Many of the symbols found throughout Illyria were associated with the Sun, suggesting that the Sun worship was a cult common to Illyrian tribes. Early figurative evidence of the celestial cult in Illyria is provided by 6th century BCE plaques from Lake Shkodra, which belonged to the Illyrian tribal area of what was referred in historical sources to as the Labeatae in later times. Each of those plaques portray simultaneously sacred representations of the sky and the sun, and symbolism of lightning and fire, as well as the sacred tree and birds (eagles).
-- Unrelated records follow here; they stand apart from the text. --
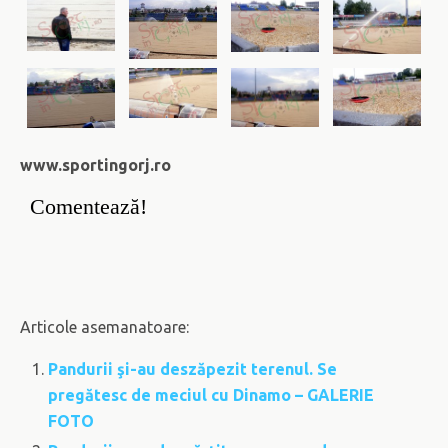
www.sportingorj.ro
Comentează!
Articole asemanatoare:
Pandurii şi-au deszăpezit terenul. Se
pregătesc de meciul cu Dinamo – GALERIE
FOTO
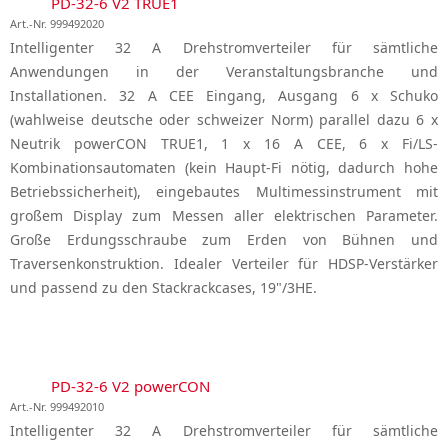
PD-32-6 V2 TRUE1
Art.-Nr. 999492020
Intelligenter 32 A Drehstromverteiler für sämtliche
Anwendungen in der Veranstaltungsbranche und
Installationen. 32 A CEE Eingang, Ausgang 6 x Schuko
(wahlweise deutsche oder schweizer Norm) parallel dazu 6 x
Neutrik powerCON TRUE1, 1 x 16 A CEE, 6 x Fi/LS-
Kombinationsautomaten (kein Haupt-Fi nötig, dadurch hohe
Betriebssicherheit), eingebautes Multimessinstrument mit
großem Display zum Messen aller elektrischen Parameter.
Große Erdungsschraube zum Erden von Bühnen und
Traversenkonstruktion. Idealer Verteiler für HDSP-Verstärker
und passend zu den Stackrackcases, 19"/3HE.
PD-32-6 V2 powerCON
Art.-Nr. 999492010
Intelligenter 32 A Drehstromverteiler für sämtliche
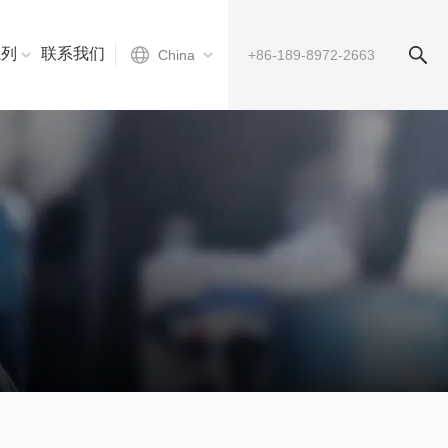
系列
联系我们
China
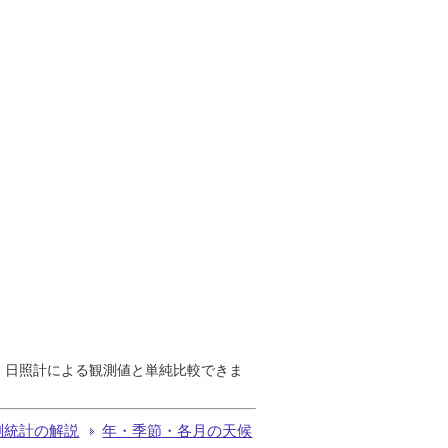
で、日照計による観測値と単純比較できま
測統計の解説
年・季節・各月の天候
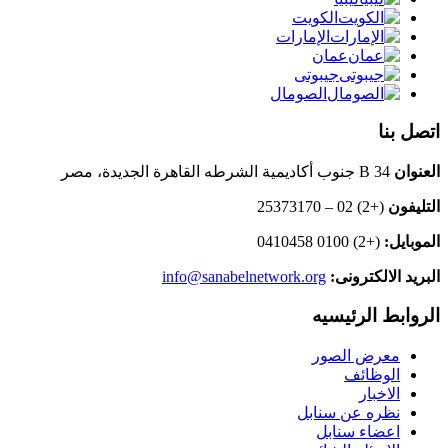
الكويت
الإمارات
عمان
جيبوتى
الصومال
اتصل بنا
العنوان
B 34 جنوب أكاديمية الشرطه القاهرة الجديدة، مصر
التليفون
(+2) 02 – 25373170
الموبايل:
(+2) 0100 0410458
البريد الالكترونى:
info@sanabelnetwork.org
الروابط الرئيسيه
معرض الصور
الوظائف
الاخبار
نظره عن سنابل
اعضاء سنابل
In those plaques there is a mythological representation of the celestial deity: the Sun deity animated with a face and two wings, throwing lightning bolts into a fire altar, which in some plaques is held by two men (sometimes on two boats).
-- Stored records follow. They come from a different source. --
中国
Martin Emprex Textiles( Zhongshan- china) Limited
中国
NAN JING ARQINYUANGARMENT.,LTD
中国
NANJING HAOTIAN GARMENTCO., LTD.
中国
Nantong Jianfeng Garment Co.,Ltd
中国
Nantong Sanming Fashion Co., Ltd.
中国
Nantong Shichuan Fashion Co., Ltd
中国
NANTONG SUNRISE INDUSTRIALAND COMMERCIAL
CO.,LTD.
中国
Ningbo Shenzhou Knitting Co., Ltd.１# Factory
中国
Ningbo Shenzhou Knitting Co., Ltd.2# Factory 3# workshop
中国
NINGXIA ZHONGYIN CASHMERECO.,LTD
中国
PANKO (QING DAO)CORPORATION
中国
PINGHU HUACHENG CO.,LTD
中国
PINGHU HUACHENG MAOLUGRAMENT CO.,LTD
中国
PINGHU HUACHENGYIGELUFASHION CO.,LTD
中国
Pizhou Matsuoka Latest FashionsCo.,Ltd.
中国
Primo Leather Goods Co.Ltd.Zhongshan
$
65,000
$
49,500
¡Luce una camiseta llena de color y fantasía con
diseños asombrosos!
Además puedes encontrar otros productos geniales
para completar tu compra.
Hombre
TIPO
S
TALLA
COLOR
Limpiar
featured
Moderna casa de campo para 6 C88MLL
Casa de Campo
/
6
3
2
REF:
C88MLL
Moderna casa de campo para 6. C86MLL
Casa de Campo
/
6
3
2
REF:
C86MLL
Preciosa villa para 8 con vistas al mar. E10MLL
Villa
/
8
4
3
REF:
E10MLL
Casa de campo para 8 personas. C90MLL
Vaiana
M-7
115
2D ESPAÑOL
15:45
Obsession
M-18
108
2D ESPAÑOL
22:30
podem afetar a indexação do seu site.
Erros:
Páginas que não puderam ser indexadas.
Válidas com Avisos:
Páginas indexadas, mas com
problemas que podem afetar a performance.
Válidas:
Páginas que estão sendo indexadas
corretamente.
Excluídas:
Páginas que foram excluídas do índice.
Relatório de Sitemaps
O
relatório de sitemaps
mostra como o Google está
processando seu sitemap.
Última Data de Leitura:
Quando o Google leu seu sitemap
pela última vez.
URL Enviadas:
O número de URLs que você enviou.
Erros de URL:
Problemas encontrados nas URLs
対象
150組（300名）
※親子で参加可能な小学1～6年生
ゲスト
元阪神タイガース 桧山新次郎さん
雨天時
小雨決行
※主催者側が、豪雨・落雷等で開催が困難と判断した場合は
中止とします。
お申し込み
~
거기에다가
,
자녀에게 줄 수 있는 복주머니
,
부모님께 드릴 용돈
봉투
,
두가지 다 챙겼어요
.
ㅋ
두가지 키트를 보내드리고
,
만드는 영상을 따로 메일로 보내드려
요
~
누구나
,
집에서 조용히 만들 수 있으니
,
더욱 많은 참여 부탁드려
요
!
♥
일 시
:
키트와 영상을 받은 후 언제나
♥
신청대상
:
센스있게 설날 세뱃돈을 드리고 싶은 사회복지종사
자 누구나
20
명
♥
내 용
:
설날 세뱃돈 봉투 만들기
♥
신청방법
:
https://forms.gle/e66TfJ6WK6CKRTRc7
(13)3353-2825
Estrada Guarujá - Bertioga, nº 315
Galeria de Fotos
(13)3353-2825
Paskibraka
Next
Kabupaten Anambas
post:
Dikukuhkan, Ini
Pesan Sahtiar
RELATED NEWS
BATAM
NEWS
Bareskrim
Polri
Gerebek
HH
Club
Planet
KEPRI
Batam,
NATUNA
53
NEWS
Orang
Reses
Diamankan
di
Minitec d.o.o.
The solar deity was often depicted by Illyrians as an animal figure, the likes of the birds, serpents and horses, or represented geometrically as a spiral, a concentric circle or a swastika. The latter, moving clockwise (卍), portrayed the solar movement. Several bronze pendants widespread in the region have the shape of solar symbols such as a simple disk without rays, with four rays which form a cross, and with more rays. There are pendants that have more circles placed concentrically from the center to the periphery. Maximus of Tyre (2nd century AD) reported that the Paeonians worshipped the sun in the form of a small round disk fixed on the top of a pole. The sun-disk fixed on the top of a pole is also depicted in the coins of the Illyrian city of Damastion. Among the Liburnians and the Veneti, the sun-disk is depicted as a sun-boat borne across the firmament.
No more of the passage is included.